Ghana MP: Parliamentary Action Key to AfCFTA Success
Africa's ambitious journey toward economic integration will be determined by national parliaments, not just continental agreements, according to Ghana's Deputy Minority Leader Patricia Appiagyei. Her powerful message at the Africa Prosperity Dialogues 2026 in Accra signals a new phase in Africa's integration story.
From Treaties to Implementation: The Critical Gap
Speaking under the theme 'Make Africa Borderless Now', Appiagyei highlighted a fundamental challenge facing the African Continental Free Trade Area (AfCFTA): the gap between ambitious agreements and practical implementation.
"Treaties do not implement themselves. Protocols do not enforce themselves," she emphasized. "It is through parliamentary domestication, budget approvals and sustained oversight that continental commitments acquire legal force within our jurisdictions."
This perspective reflects growing recognition among Africa's business and policy leaders that successful integration requires more than signatures on documents. It demands systematic transformation of domestic legal frameworks.
AfCFTA's Promise: A $1.2 Trillion Market
The AfCFTA represents the world's largest free trade area by participating countries, covering a market of over 1.3 billion people with a combined GDP exceeding $3.4 trillion. For Ghana's business community, this presents unprecedented opportunities:
- Enhanced intra-African trade potential, currently below 20% compared to 70% in Europe
- Stronger regional supply chains reducing dependence on external markets
- Reduced commodity export dependence through value-added manufacturing
- Lower transaction costs for cross-border business operations
The Parliamentary Imperative
Appiagyei's call for parliamentary action addresses a critical bottleneck. Despite the AfCFTA's potential, non-tariff barriers, inconsistent customs procedures and regulatory bottlenecks continue hampering cross-border commerce.
"This is where integration will either succeed or fail," she noted. "Not in communiqués, but in national legislation and enforcement."
For Ghana's diaspora investors and international partners, this emphasis on legislative certainty provides confidence in long-term market stability.
Building Investor Confidence Through Legal Certainty
The Deputy Minority Leader identified the AfCFTA's dispute settlement mechanism as crucial for building market confidence. Without predictable, enforceable rules, investors and businesses remain cautious about continental expansion.
"A market of this scale can only function if its rules are predictable and enforceable," she explained, describing the mechanism as "the backbone" of the agreement.
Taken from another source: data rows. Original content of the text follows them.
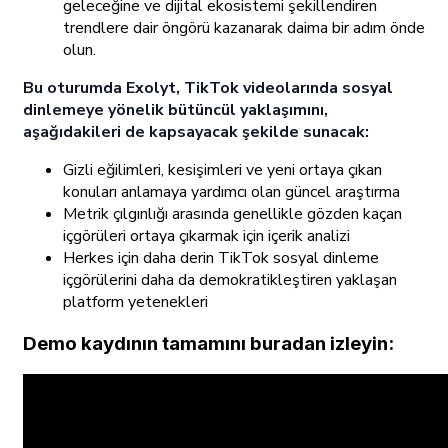
geleceğine ve dijital ekosistemi şekillendiren
trendlere dair öngörü kazanarak daima bir adım önde
olun.
Bu oturumda Exolyt, TikTok videolarında sosyal
dinlemeye yönelik bütüncül yaklaşımını,
aşağıdakileri de kapsayacak şekilde sunacak:
Gizli eğilimleri, kesişimleri ve yeni ortaya çıkan
konuları anlamaya yardımcı olan güncel araştırma
Metrik çılgınlığı arasında genellikle gözden kaçan
içgörüleri ortaya çıkarmak için içerik analizi
Herkes için daha derin TikTok sosyal dinleme
içgörülerini daha da demokratikleştiren yaklaşan
platform yetenekleri
Demo kaydının tamamını buradan izleyin: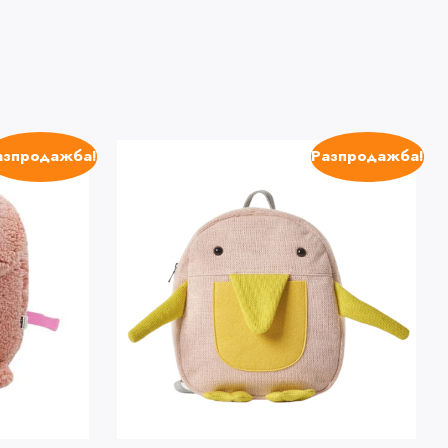
азпродажба!
Разпродажба!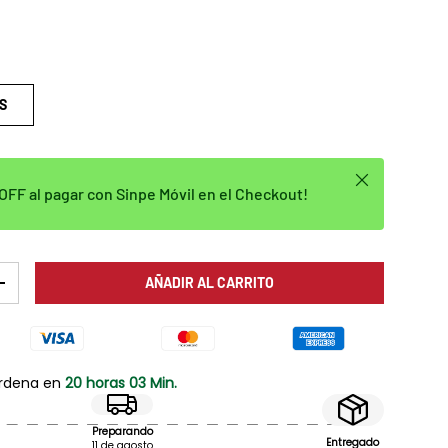
S
Cerrar
FF al pagar con Sinpe Móvil en el Checkout!
AÑADIR AL CARRITO
AD
AUMENTAR LA CANTIDAD
ordena en
20 horas 03 Min.
Preparando
Entregado
11 de agosto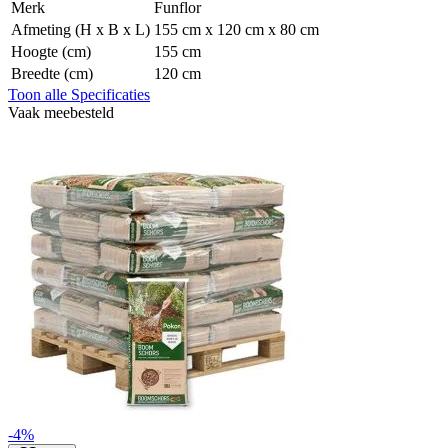
Merk
Funflor
Afmeting (H x B x L)
155 cm x 120 cm x 80 cm
Hoogte (cm)
155 cm
Breedte (cm)
120 cm
Toon alle Specificaties
Vaak meebesteld
-4%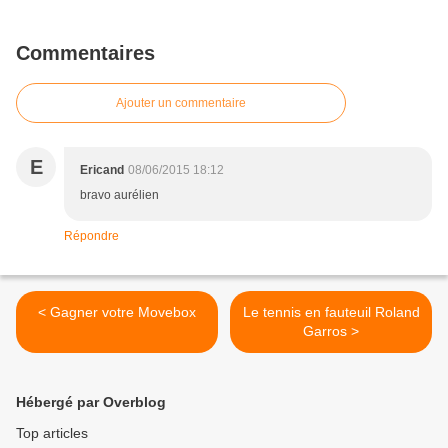
Commentaires
Ajouter un commentaire
E
Ericand
08/06/2015 18:12
bravo aurélien
Répondre
< Gagner votre Movebox
Le tennis en fauteuil Roland
Garros >
Hébergé par Overblog
Top articles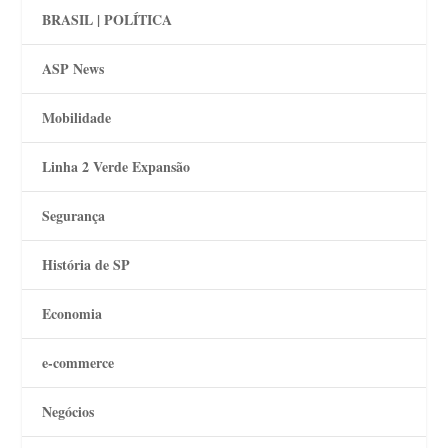
BRASIL | POLÍTICA
ASP News
Mobilidade
Linha 2 Verde Expansão
Segurança
História de SP
Economia
e-commerce
Negócios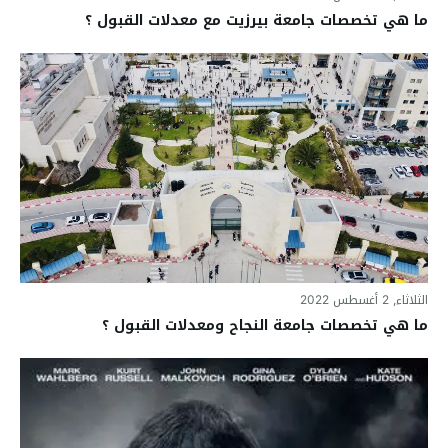
ما هي تخصصات جامعة بيرزيت مع معدلات القبول ؟
الثلاثاء, 2 أغسطس 2022
ما هي تخصصات جامعة النجاح ومعدلات القبول ؟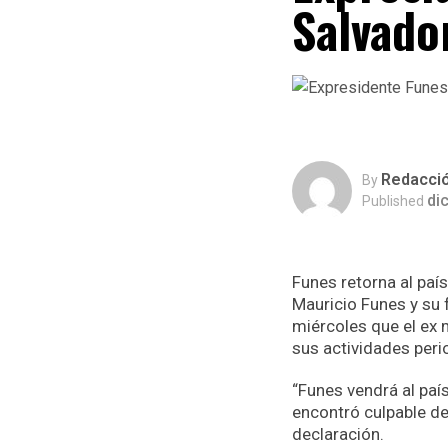
Salvado
Redacci
By
di
Published
Funes retorna al paí
Mauricio Funes y su 
miércoles que el ex m
sus actividades perio
“Funes vendrá al país
encontró culpable de
declaración.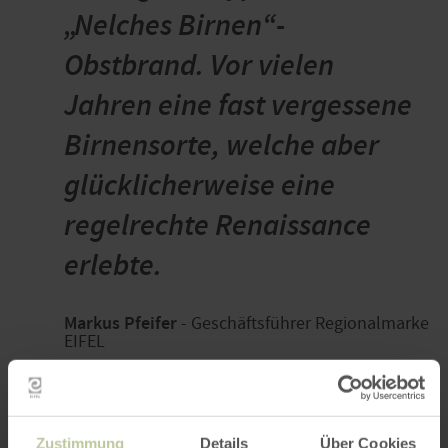
zum regionalen Naturschutz. Wenn das nicht starke
„Nelches Birnen“-
Kaufargumente sind.
Obstbrand. Vor vielen
Jahren eine fast vergessene
Birnensorte, welche aber
glücklicherweise eine
regelrechte Renaissance
erlebte.
Markus Pfeifer
- Geschäftsführer Regionalmarke
EIFEL
Zustimmung
Details
Über Cookies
She also advocated for operationalizing the proposed African Court of Justice, which would ensure uniform interpretation of continental obligations and reduce legal uncertainty for businesses.
Ghana's Strategic Position
For Ghana, positioning itself as a commercial and logistics hub, smoother borders and predictable rules could significantly lower transaction costs. This creates opportunities for:
- Manufacturing investments in agro-processing and pharmaceuticals
- Logistics and distribution networks serving West Africa
- Financial services supporting cross-border trade
- Technology solutions for regional commerce
Sovereignty Strengthened, Not Weakened
Addressing concerns about national sovereignty, Appiagyei argued that shared rules actually strengthen collective bargaining power. "A borderless Africa must also be a law-governed Africa," she said. "Rules give certainty to businesses, investors and our own citizens."
This perspective aligns with successful integration models worldwide, where standardized regulations have enhanced rather than diminished member states' economic sovereignty.
The Path Forward: Implementation Over Declaration
Appiagyei pledged Ghana's Minority leadership support for the 'Make Africa Borderless Now' campaign, committing to legislative oversight and domestication of continental frameworks through Parliament.
Her closing message was direct: "Africa has signed. Now Africa must implement."
For Ghana's business community, diaspora investors, and international partners, this parliamentary commitment signals a new era of practical integration, moving beyond aspirational agreements toward measurable economic transformation.
The success of Africa's integration ambitions now depends on similar parliamentary action across all 54 member states, transforming continental vision into national reality.